Evidence-Based Management
Acute Treatment (ICHD-3–Aligned Recommendations)
Goal: Rapid, sustained pain-free function with minimal recurrence.
| Class | Agents | Key Evidence |
|---|---|---|
| First-line: NSAIDs + Antiemetics | Ibuprofen 400 mg, naproxen 500 mg + metoclopramide 10 mg or domperidone 10 mg | Cochrane Review (2023): NNT = 4–6 for pain relief at 2 h |
| Triptans | Sumatriptan 50–100 mg (oral), rizatriptan 10 mg, frovatriptan (for prolonged aura) | Effective if given early; avoid in hemiplegic/basilar migraine (theoretical ischemic risk) |
| Gepants (CGRP antagonists) | Ubrocutant 50 mg, rimegepant 75 mg (ODD), atogepant (off-label acute use) | AMBASSADOR trial (Lancet 2023): Ubrocutant superior to placebo; no vasoconstrictive risk |
| Antiemetics with analgesic properties | Metoclopramide 10 mg IV (FDA-approved for migraine) | NNT = 5.4 for pain relief at 2 h |
Important: In hemiplegic/basilar migraine, avoid vasoactive agents (triptans, ergots). Prefer NSAIDs + antiemetics ± IV fluids.

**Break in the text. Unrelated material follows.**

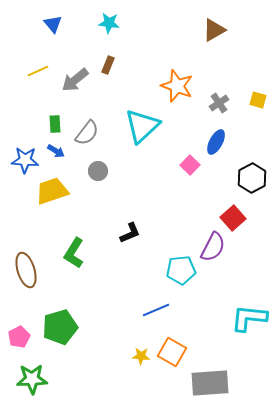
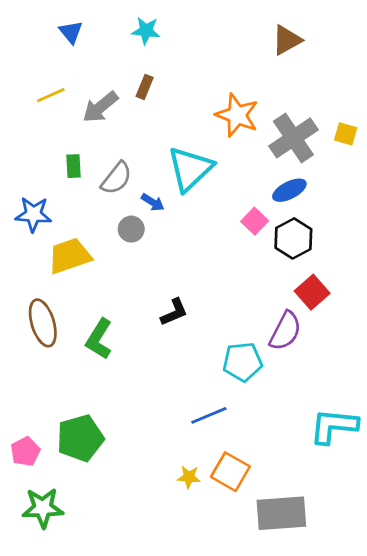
gray cross: (219, 103) -> (293, 138), size x1.8
blue ellipse: (216, 142) -> (289, 190), turned 35
blue arrow: (56, 151) -> (153, 202), moved
black hexagon: (252, 178) -> (293, 238), moved
brown ellipse: (26, 270) -> (43, 323), moved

Preventive Therapy (Indications)
≥4 headache days/month or ≥1 disabling attack with poor acute response (Silberstein et al., Headache 2021 guidelines).
| Agent | Dose | Evidence Strength |
|---|---|---|
| First-line oral | ||
| Propranolol | 80–240 mg/day | Level A (efficacy established) |
| Topiramate | 50–100 mg/day | Level A |
| Valproate | 500–1000 mg/day | Level A (avoid in women of childbearing age) |
| Monoclonal Antibodies | ||
| Erenumab (CGRP-R mAb) | 70 or 140 mg SC monthly | Level A; significant reduction in MMD by ≥50% in 50–68% (STRIVE, LIBERTY trials) |
| Fremanezumab | 225 mg SC monthly or 675 mg quarterly | Level A |
| Galcanezumab | 120 mg SC loading, then 100 mg/month | Level A |
New in 2024: Atogepant (oral CGRP antagonist) now approved for preventive use—ELEVATE trial showed mean MMD reduction of -4.2 days vs. -2.5 placebo (N Engl J Med 2023;389:1179–89).
Non-Pharmacologic Strategies
- Lifestyle: Sleep hygiene (target 7–8 h), regular meals, hydration, aerobic exercise (≥150 min/week moderate intensity)
- Behavioral: Cognitive behavioral therapy (CBT), biofeedback, mindfulness-based stress reduction (Level A; JAMA Neurol 2022)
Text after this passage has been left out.